■ TASK: Each line with the string "تعاون" is to be copied from the records below.

Content starts

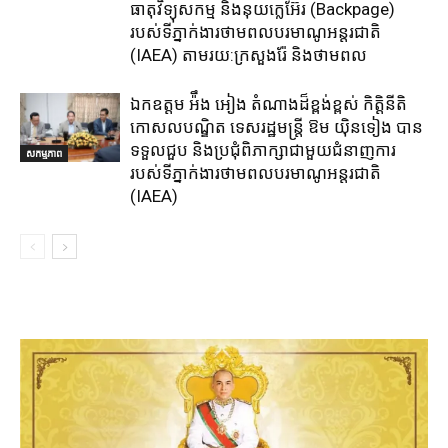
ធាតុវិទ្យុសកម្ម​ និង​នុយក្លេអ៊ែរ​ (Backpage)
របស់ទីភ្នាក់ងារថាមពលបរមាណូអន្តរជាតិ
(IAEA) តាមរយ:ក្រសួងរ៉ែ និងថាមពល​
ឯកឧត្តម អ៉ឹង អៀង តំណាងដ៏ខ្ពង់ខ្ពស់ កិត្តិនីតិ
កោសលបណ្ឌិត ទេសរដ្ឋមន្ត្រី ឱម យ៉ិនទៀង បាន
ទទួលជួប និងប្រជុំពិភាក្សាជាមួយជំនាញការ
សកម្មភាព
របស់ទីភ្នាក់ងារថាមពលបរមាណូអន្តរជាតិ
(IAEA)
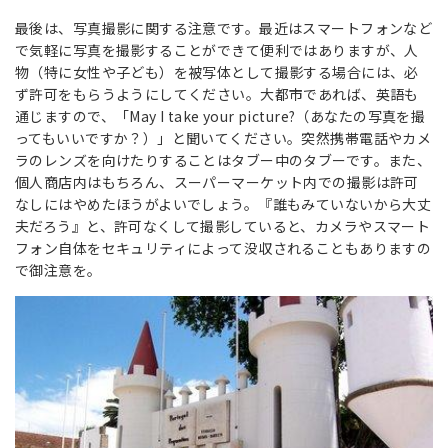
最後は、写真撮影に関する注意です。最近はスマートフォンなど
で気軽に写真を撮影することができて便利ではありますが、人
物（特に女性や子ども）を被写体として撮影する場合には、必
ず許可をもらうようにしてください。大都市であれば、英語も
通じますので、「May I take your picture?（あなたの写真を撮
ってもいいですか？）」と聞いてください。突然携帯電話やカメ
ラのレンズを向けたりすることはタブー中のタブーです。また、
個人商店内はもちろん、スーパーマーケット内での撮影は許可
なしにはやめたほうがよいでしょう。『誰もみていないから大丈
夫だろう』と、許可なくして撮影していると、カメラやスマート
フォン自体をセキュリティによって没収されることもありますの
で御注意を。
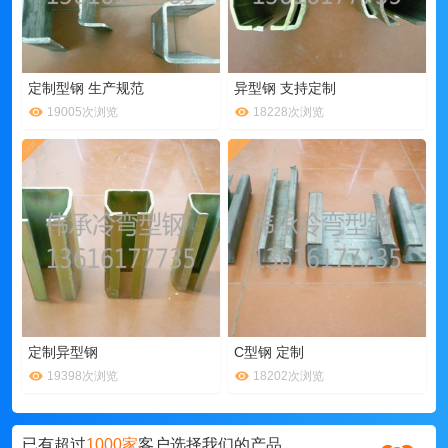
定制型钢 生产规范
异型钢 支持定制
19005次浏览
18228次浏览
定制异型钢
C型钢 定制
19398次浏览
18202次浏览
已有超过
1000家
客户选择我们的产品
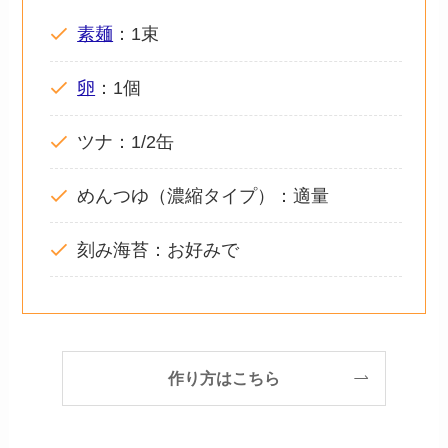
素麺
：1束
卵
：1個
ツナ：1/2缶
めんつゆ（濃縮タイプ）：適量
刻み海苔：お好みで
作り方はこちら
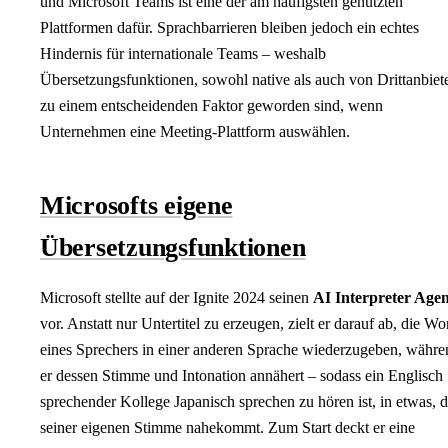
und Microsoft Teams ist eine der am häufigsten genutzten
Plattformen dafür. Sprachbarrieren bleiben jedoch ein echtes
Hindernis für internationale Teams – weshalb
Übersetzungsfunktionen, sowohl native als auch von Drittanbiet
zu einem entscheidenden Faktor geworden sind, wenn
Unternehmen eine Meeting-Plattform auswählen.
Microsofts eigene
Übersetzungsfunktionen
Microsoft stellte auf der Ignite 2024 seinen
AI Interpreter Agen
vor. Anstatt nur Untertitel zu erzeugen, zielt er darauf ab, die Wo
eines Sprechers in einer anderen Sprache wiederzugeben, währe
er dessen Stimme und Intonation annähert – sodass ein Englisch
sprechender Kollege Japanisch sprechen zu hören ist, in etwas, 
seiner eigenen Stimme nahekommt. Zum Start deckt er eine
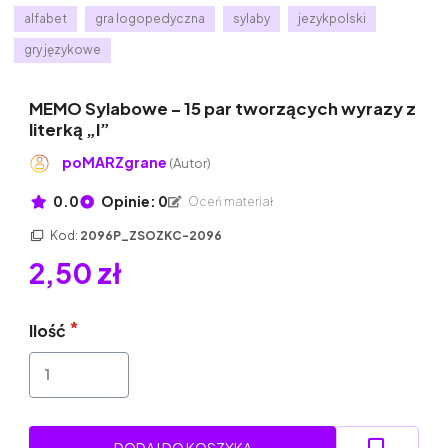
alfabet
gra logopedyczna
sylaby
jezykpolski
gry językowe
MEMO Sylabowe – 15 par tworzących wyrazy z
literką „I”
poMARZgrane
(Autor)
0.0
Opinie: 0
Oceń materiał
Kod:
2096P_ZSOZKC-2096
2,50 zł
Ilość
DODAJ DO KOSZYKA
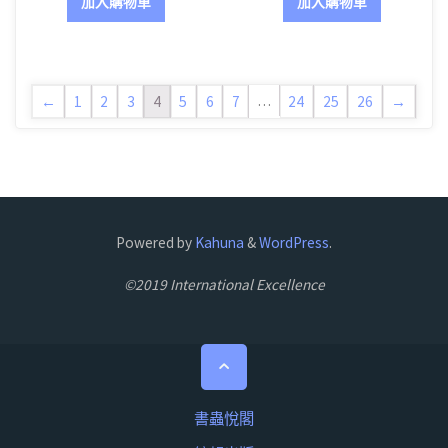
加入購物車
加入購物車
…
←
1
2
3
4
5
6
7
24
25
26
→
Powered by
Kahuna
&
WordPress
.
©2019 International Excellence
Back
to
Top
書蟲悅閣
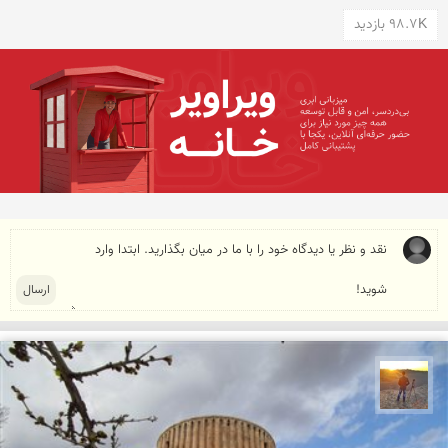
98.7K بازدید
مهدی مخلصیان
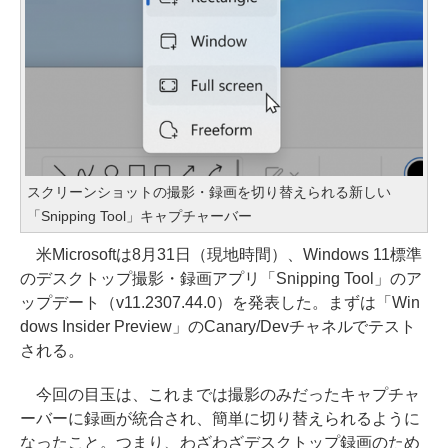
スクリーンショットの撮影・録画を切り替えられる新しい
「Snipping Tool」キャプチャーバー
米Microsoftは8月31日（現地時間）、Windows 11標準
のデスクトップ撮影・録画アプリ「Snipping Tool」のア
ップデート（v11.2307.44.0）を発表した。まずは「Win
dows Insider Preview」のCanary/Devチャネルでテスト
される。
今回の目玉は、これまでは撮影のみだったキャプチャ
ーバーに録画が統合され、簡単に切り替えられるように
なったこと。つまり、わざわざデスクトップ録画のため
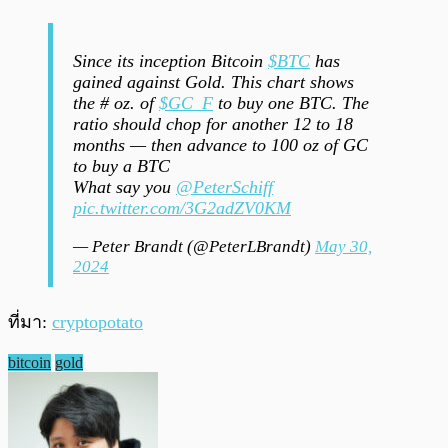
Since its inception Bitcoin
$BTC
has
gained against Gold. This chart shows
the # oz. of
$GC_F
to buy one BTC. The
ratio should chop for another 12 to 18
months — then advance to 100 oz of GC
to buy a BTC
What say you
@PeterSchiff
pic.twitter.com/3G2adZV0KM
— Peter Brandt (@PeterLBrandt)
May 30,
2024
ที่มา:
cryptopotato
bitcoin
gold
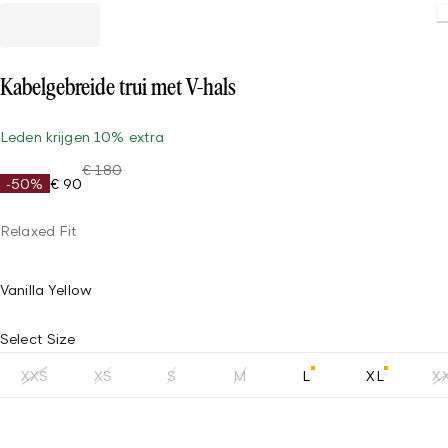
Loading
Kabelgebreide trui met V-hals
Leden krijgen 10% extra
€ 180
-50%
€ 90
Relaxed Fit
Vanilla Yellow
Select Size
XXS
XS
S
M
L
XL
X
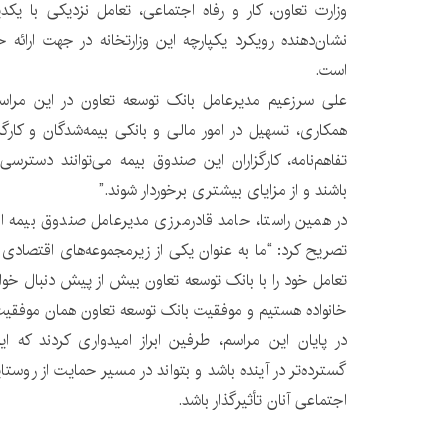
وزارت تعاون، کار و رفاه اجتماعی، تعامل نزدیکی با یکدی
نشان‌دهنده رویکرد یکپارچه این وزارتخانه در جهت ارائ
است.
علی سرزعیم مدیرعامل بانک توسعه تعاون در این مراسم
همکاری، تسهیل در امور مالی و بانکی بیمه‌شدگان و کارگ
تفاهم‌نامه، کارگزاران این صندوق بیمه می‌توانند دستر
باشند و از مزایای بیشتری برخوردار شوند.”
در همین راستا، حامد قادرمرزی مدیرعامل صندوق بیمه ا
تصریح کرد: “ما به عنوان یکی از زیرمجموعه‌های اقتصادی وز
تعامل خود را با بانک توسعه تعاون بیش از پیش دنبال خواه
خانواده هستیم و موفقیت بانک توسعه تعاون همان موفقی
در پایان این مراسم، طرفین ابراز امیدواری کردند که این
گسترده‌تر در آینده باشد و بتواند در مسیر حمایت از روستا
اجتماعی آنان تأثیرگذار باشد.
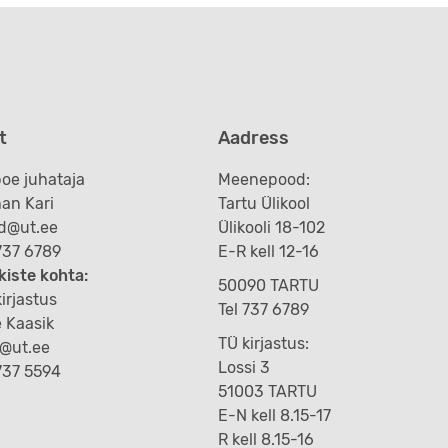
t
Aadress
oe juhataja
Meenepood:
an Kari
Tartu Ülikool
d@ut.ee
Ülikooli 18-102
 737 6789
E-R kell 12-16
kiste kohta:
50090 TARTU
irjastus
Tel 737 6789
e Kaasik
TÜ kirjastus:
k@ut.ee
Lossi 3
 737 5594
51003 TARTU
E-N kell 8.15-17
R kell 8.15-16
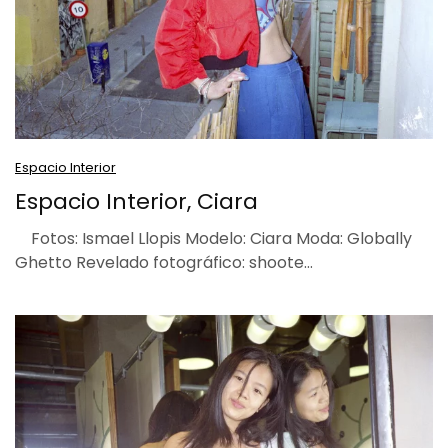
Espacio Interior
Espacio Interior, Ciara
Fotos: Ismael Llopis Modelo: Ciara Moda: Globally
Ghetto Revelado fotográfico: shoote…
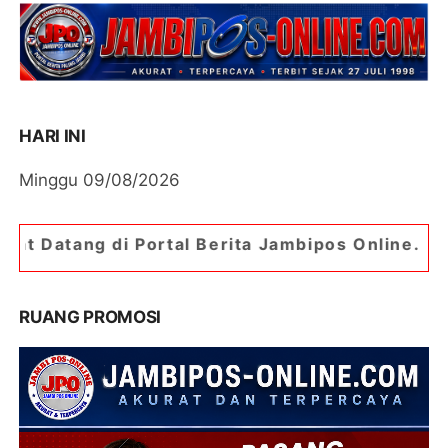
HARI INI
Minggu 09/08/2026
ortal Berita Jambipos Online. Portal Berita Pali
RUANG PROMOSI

Content ends

■ SOLUTION:
وزارت تعاون، کار و رفاه اجتماعی، تعامل نزدیکی با یکدی
علی سرزعیم مدیرعامل بانک توسعه تعاون در این مراسم
تعامل خود را با بانک توسعه تعاون بیش از پیش دنبال خواه
خانواده هستیم و موفقیت بانک توسعه تعاون همان موفقی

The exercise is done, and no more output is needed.